Una tecnologia che non deve sottrarre risorse allo sviluppo di reti integrate e intelligenti, alla
riqualificazione edilizia o all’efficienza energetica ma che può essere estremamente utile per compensare i
ritardi nei settori più resilienti alla transizione verso nuove forme di alimentazione, come i trasporti,
l’industria energy intensive e low-tech o l’economia di sussistenza.
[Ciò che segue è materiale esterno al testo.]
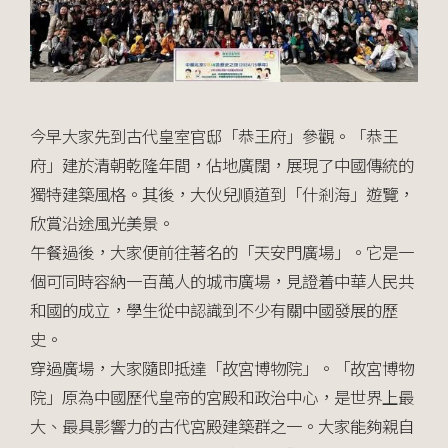
今早大家先到古代皇室官邸「恭王府」參觀。「恭王
府」建於清朝乾隆年間，佔地廣闊，展現了中國傳統的
獨特建築風格。其後，大伙兒順道到「什剎海」遊覽，
欣賞沿途風光美景。
午餐過後，大家便前往著名的「天安門廣場」。它是一
個可同時容納一百萬人的城市廣場，見證着中華人民共
和國的成立，學生從中認識到不少有關中國發展的歷
史。
穿過廣場，大家隨即抵達「故宮博物院」。「故宮博物
院」原為中國歷代皇帝的宮殿和政治中心，是世界上最
大、最具影響力的古代宮殿建築群之一。大家能夠親自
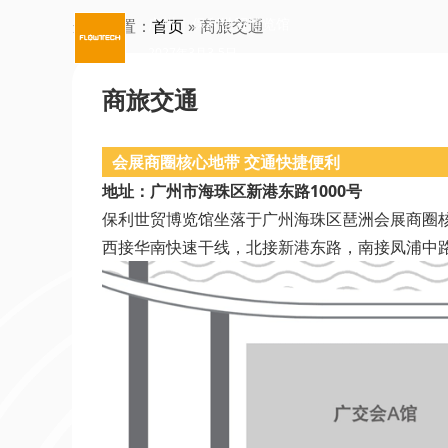
广州 | 保利世贸博览馆
当前位置：
首页
» 商旅交通
2027年3月3-5日
商旅交通
会展商圈核心地带 交通快捷便利
地址：广州市海珠区新港东路1000号
保利世贸博览馆坐落于广州海珠区琶洲会展商圈核
西接华南快速干线，北接新港东路，南接凤浦中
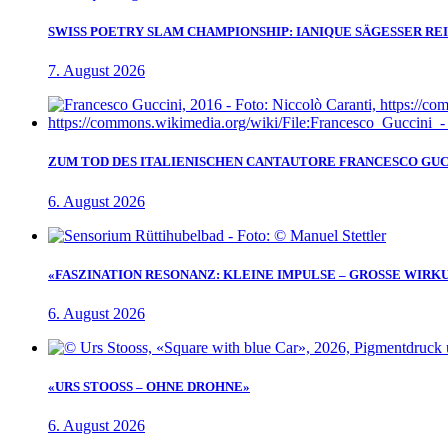
SWISS POETRY SLAM CHAMPIONSHIP: IANIQUE SÄGESSER RE
7. August 2026
ZUM TOD DES ITALIENISCHEN CANTAUTORE FRANCESCO GUC
6. August 2026
«FASZINATION RESONANZ: KLEINE IMPULSE – GROSSE WIRK
6. August 2026
«URS STOOSS – OHNE DROHNE»
6. August 2026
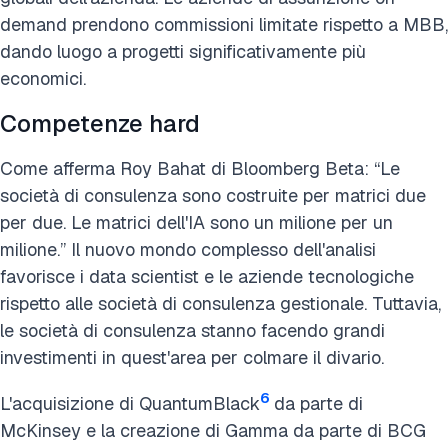
demand prendono commissioni limitate rispetto a MBB,
dando luogo a progetti significativamente più
economici.
Competenze hard
Come afferma Roy Bahat di Bloomberg Beta: “Le
società di consulenza sono costruite per matrici due
per due. Le matrici dell'IA sono un milione per un
milione.” Il nuovo mondo complesso dell'analisi
favorisce i data scientist e le aziende tecnologiche
rispetto alle società di consulenza gestionale. Tuttavia,
le società di consulenza stanno facendo grandi
investimenti in quest'area per colmare il divario.
6
L'acquisizione di QuantumBlack
da parte di
McKinsey e la creazione di Gamma da parte di BCG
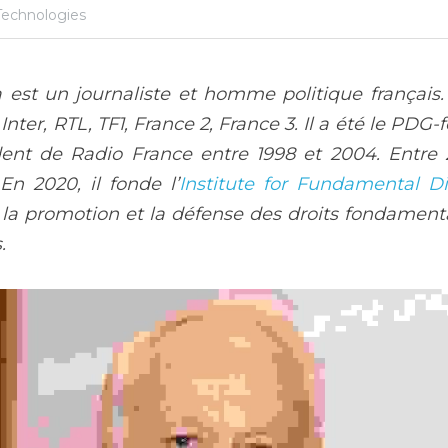
Technologies
st un journaliste et homme politique français. Il
nter, RTL, TF1, France 2, France 3. Il a été le PDG
dent de Radio France entre 1998 et 2004. Entre 2
n 2020, il fonde l’
Institute for Fundamental Di
, la promotion et la défense des droits fondament
.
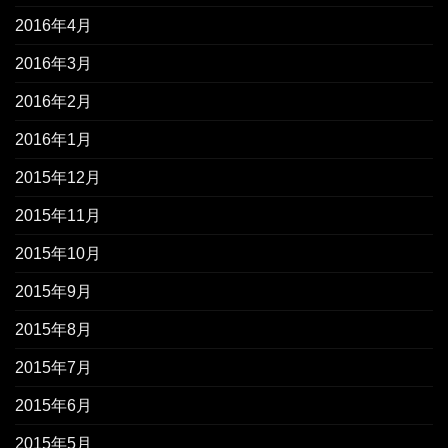
2016年4月
2016年3月
2016年2月
2016年1月
2015年12月
2015年11月
2015年10月
2015年9月
2015年8月
2015年7月
2015年6月
2015年5月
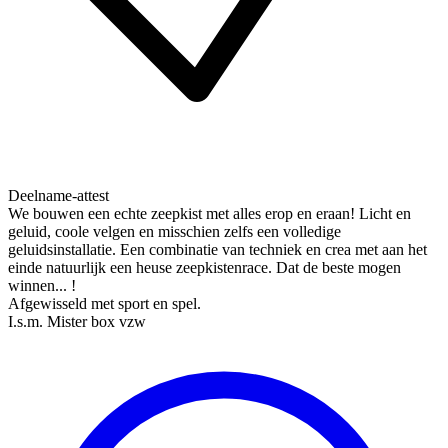
Deelname-attest
We bouwen een echte zeepkist met alles erop en eraan! Licht en
geluid, coole velgen en misschien zelfs een volledige
geluidsinstallatie. Een combinatie van techniek en crea met aan het
einde natuurlijk een heuse zeepkistenrace. Dat de beste mogen
winnen... !
Afgewisseld met sport en spel.
I.s.m. Mister box vzw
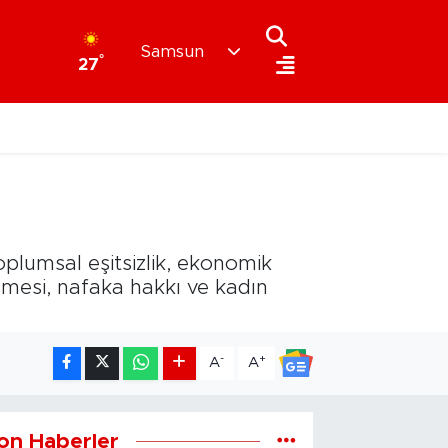
Samsun
°
27
plumsal eşitsizlik, ekonomik
şmesi, nafaka hakkı ve kadın
-
+
A
A
on Haberler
Perché, allora, la cattura diretta ha tante difficoltà ad affermarsi come game changer nella lotta al
cambiamento climatico?

Perché la crescente inquietudine eco-ambientale, giustificata e comprensibile, è stata incanalata in una
controcultura che l’ha trasformata in un’arma con cui combattere una battaglia ideologica. Gran parte degli ambientalisti, consapevolmente o inconsapevolmente, non stanno cercando una soluzione al problema ma la prova definitiva che avevano ragiona sin dall’inizio: questo modello di sviluppo è perverso e va cambiato.
E sono pronti a un pericoloso braccio di ferro con le classi popolari, per il momento ostili a cambiamenti
radicali dello stile di vita, pur di raggiungere il loro scopo.

L’entusiasmo con cui le élites progressiste stanno salutando l’avvento di questa onda verde, quindi, è del
tutto ingiustificato. Per il momento, i movimenti ambientalisti sembrano l’ennesimo prodotto di un periodo confuso e in lotta con la sua tradizione culturale, che però non è in grado di sostituire.